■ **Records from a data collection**

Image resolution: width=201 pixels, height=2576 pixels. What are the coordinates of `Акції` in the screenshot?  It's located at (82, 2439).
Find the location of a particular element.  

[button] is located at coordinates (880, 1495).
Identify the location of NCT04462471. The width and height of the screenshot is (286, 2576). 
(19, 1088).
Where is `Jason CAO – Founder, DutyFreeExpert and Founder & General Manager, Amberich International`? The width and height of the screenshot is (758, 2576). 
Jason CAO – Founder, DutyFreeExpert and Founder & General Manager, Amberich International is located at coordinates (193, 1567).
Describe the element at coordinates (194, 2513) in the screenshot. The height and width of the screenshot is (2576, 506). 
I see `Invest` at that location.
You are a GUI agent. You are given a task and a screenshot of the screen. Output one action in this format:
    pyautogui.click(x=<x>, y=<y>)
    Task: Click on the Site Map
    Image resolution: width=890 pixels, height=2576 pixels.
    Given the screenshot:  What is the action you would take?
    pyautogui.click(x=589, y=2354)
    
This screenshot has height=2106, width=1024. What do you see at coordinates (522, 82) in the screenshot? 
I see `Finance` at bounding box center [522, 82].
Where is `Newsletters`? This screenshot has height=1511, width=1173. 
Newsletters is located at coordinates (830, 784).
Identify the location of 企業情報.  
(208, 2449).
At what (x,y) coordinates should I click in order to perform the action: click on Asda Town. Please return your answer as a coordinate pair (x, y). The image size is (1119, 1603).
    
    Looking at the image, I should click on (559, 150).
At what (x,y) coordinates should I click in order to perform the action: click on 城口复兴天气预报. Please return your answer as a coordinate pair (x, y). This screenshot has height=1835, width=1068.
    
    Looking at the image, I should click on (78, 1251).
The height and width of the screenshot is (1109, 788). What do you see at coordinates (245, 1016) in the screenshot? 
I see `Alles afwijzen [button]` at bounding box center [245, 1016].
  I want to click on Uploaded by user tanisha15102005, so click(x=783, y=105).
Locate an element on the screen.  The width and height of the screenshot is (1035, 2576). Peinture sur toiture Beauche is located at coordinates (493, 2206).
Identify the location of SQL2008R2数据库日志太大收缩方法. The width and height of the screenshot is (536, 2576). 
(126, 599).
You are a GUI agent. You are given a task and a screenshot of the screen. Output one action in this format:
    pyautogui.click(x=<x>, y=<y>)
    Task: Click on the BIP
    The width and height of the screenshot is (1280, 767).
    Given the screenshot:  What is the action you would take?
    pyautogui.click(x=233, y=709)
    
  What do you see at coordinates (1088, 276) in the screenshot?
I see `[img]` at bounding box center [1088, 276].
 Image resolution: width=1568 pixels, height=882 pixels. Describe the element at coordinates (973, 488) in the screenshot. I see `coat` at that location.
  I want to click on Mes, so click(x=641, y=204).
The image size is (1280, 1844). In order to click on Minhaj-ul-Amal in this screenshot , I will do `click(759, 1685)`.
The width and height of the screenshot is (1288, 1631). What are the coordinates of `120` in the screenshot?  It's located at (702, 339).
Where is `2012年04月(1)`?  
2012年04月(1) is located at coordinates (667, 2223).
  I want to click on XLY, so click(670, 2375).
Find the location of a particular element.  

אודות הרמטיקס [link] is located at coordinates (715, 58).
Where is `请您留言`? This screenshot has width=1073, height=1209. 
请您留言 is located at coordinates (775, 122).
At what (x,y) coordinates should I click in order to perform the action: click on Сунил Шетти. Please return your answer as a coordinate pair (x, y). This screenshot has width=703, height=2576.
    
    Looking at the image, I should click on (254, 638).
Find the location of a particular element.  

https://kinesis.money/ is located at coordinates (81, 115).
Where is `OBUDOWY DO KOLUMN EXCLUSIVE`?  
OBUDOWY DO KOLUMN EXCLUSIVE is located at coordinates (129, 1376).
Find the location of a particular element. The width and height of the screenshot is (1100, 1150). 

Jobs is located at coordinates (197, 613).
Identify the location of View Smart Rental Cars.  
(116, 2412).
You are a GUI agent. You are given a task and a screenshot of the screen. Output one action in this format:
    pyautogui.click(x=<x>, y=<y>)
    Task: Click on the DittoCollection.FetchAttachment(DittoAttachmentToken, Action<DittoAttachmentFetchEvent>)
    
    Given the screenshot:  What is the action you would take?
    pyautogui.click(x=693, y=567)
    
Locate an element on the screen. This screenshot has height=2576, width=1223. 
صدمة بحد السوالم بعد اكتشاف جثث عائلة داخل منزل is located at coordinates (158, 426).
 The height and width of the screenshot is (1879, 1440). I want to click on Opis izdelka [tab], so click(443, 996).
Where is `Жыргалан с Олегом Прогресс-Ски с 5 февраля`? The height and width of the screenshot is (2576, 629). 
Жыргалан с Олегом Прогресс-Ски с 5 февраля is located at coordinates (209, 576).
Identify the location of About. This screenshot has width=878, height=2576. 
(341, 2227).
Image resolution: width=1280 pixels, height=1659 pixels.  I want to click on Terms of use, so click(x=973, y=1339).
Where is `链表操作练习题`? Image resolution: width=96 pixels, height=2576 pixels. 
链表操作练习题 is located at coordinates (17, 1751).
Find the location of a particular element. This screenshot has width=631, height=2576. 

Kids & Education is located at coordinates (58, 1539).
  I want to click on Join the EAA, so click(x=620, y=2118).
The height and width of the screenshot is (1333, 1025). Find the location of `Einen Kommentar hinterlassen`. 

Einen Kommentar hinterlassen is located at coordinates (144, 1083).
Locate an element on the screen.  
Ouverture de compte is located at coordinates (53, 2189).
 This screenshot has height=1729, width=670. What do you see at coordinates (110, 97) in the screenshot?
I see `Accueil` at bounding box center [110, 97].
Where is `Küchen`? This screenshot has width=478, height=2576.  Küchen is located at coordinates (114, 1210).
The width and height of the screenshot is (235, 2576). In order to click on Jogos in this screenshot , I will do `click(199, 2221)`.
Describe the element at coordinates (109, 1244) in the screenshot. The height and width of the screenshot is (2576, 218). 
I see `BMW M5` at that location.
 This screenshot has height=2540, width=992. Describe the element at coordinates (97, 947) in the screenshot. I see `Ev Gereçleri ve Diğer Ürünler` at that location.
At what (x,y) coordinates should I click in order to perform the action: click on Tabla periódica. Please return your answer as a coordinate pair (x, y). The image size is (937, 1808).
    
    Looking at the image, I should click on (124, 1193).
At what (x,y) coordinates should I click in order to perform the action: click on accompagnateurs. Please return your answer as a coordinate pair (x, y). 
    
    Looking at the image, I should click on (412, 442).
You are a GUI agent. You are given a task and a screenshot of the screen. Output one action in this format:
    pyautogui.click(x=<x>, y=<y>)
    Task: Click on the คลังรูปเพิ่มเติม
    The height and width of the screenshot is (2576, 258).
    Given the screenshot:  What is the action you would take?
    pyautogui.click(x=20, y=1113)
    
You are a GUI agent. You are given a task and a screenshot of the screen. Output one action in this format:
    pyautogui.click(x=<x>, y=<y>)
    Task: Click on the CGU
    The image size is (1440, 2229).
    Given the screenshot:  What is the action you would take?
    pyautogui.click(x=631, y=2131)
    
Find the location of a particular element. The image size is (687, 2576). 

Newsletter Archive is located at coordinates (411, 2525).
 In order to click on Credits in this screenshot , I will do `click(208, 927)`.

■ **WORK REQUEST**
Repeat each line of the data exactly as it appears above.

■ **SOLUTION FOR THIS EXERCISE**
Image resolution: width=201 pixels, height=2576 pixels. What are the coordinates of `Акції` in the screenshot?  It's located at (82, 2439).
Find the location of a particular element.  

[button] is located at coordinates (880, 1495).
Identify the location of NCT04462471. The width and height of the screenshot is (286, 2576). 
(19, 1088).
Where is `Jason CAO – Founder, DutyFreeExpert and Founder & General Manager, Amberich International`? The width and height of the screenshot is (758, 2576). 
Jason CAO – Founder, DutyFreeExpert and Founder & General Manager, Amberich International is located at coordinates (193, 1567).
Describe the element at coordinates (194, 2513) in the screenshot. The height and width of the screenshot is (2576, 506). 
I see `Invest` at that location.
You are a GUI agent. You are given a task and a screenshot of the screen. Output one action in this format:
    pyautogui.click(x=<x>, y=<y>)
    Task: Click on the Site Map
    Image resolution: width=890 pixels, height=2576 pixels.
    Given the screenshot:  What is the action you would take?
    pyautogui.click(x=589, y=2354)
    
This screenshot has height=2106, width=1024. What do you see at coordinates (522, 82) in the screenshot? 
I see `Finance` at bounding box center [522, 82].
Where is `Newsletters`? This screenshot has height=1511, width=1173. 
Newsletters is located at coordinates (830, 784).
Identify the location of 企業情報.  
(208, 2449).
At what (x,y) coordinates should I click in order to perform the action: click on Asda Town. Please return your answer as a coordinate pair (x, y). The image size is (1119, 1603).
    
    Looking at the image, I should click on (559, 150).
At what (x,y) coordinates should I click in order to perform the action: click on 城口复兴天气预报. Please return your answer as a coordinate pair (x, y). This screenshot has height=1835, width=1068.
    
    Looking at the image, I should click on (78, 1251).
The height and width of the screenshot is (1109, 788). What do you see at coordinates (245, 1016) in the screenshot? 
I see `Alles afwijzen [button]` at bounding box center [245, 1016].
  I want to click on Uploaded by user tanisha15102005, so click(x=783, y=105).
Locate an element on the screen.  The width and height of the screenshot is (1035, 2576). Peinture sur toiture Beauche is located at coordinates (493, 2206).
Identify the location of SQL2008R2数据库日志太大收缩方法. The width and height of the screenshot is (536, 2576). 
(126, 599).
You are a GUI agent. You are given a task and a screenshot of the screen. Output one action in this format:
    pyautogui.click(x=<x>, y=<y>)
    Task: Click on the BIP
    The width and height of the screenshot is (1280, 767).
    Given the screenshot:  What is the action you would take?
    pyautogui.click(x=233, y=709)
    
  What do you see at coordinates (1088, 276) in the screenshot?
I see `[img]` at bounding box center [1088, 276].
 Image resolution: width=1568 pixels, height=882 pixels. Describe the element at coordinates (973, 488) in the screenshot. I see `coat` at that location.
  I want to click on Mes, so click(x=641, y=204).
The image size is (1280, 1844). In order to click on Minhaj-ul-Amal in this screenshot , I will do `click(759, 1685)`.
The width and height of the screenshot is (1288, 1631). What are the coordinates of `120` in the screenshot?  It's located at (702, 339).
Where is `2012年04月(1)`?  
2012年04月(1) is located at coordinates (667, 2223).
  I want to click on XLY, so click(670, 2375).
Find the location of a particular element.  

אודות הרמטיקס [link] is located at coordinates (715, 58).
Where is `请您留言`? This screenshot has width=1073, height=1209. 
请您留言 is located at coordinates (775, 122).
At what (x,y) coordinates should I click in order to perform the action: click on Сунил Шетти. Please return your answer as a coordinate pair (x, y). This screenshot has width=703, height=2576.
    
    Looking at the image, I should click on (254, 638).
Find the location of a particular element.  

https://kinesis.money/ is located at coordinates (81, 115).
Where is `OBUDOWY DO KOLUMN EXCLUSIVE`?  
OBUDOWY DO KOLUMN EXCLUSIVE is located at coordinates (129, 1376).
Find the location of a particular element. The width and height of the screenshot is (1100, 1150). 

Jobs is located at coordinates (197, 613).
Identify the location of View Smart Rental Cars.  
(116, 2412).
You are a GUI agent. You are given a task and a screenshot of the screen. Output one action in this format:
    pyautogui.click(x=<x>, y=<y>)
    Task: Click on the DittoCollection.FetchAttachment(DittoAttachmentToken, Action<DittoAttachmentFetchEvent>)
    
    Given the screenshot:  What is the action you would take?
    pyautogui.click(x=693, y=567)
    
Locate an element on the screen. This screenshot has height=2576, width=1223. 
صدمة بحد السوالم بعد اكتشاف جثث عائلة داخل منزل is located at coordinates (158, 426).
 The height and width of the screenshot is (1879, 1440). I want to click on Opis izdelka [tab], so click(443, 996).
Where is `Жыргалан с Олегом Прогресс-Ски с 5 февраля`? The height and width of the screenshot is (2576, 629). 
Жыргалан с Олегом Прогресс-Ски с 5 февраля is located at coordinates (209, 576).
Identify the location of About. This screenshot has width=878, height=2576. 
(341, 2227).
Image resolution: width=1280 pixels, height=1659 pixels.  I want to click on Terms of use, so click(x=973, y=1339).
Where is `链表操作练习题`? Image resolution: width=96 pixels, height=2576 pixels. 
链表操作练习题 is located at coordinates (17, 1751).
Find the location of a particular element. This screenshot has width=631, height=2576. 

Kids & Education is located at coordinates (58, 1539).
  I want to click on Join the EAA, so click(x=620, y=2118).
The height and width of the screenshot is (1333, 1025). Find the location of `Einen Kommentar hinterlassen`. 

Einen Kommentar hinterlassen is located at coordinates (144, 1083).
Locate an element on the screen.  
Ouverture de compte is located at coordinates (53, 2189).
 This screenshot has height=1729, width=670. What do you see at coordinates (110, 97) in the screenshot?
I see `Accueil` at bounding box center [110, 97].
Where is `Küchen`? This screenshot has width=478, height=2576.  Küchen is located at coordinates (114, 1210).
The width and height of the screenshot is (235, 2576). In order to click on Jogos in this screenshot , I will do `click(199, 2221)`.
Describe the element at coordinates (109, 1244) in the screenshot. The height and width of the screenshot is (2576, 218). 
I see `BMW M5` at that location.
 This screenshot has height=2540, width=992. Describe the element at coordinates (97, 947) in the screenshot. I see `Ev Gereçleri ve Diğer Ürünler` at that location.
At what (x,y) coordinates should I click in order to perform the action: click on Tabla periódica. Please return your answer as a coordinate pair (x, y). The image size is (937, 1808).
    
    Looking at the image, I should click on (124, 1193).
At what (x,y) coordinates should I click in order to perform the action: click on accompagnateurs. Please return your answer as a coordinate pair (x, y). 
    
    Looking at the image, I should click on (412, 442).
You are a GUI agent. You are given a task and a screenshot of the screen. Output one action in this format:
    pyautogui.click(x=<x>, y=<y>)
    Task: Click on the คลังรูปเพิ่มเติม
    The height and width of the screenshot is (2576, 258).
    Given the screenshot:  What is the action you would take?
    pyautogui.click(x=20, y=1113)
    
You are a GUI agent. You are given a task and a screenshot of the screen. Output one action in this format:
    pyautogui.click(x=<x>, y=<y>)
    Task: Click on the CGU
    The image size is (1440, 2229).
    Given the screenshot:  What is the action you would take?
    pyautogui.click(x=631, y=2131)
    
Find the location of a particular element. The image size is (687, 2576). 

Newsletter Archive is located at coordinates (411, 2525).
 In order to click on Credits in this screenshot , I will do `click(208, 927)`.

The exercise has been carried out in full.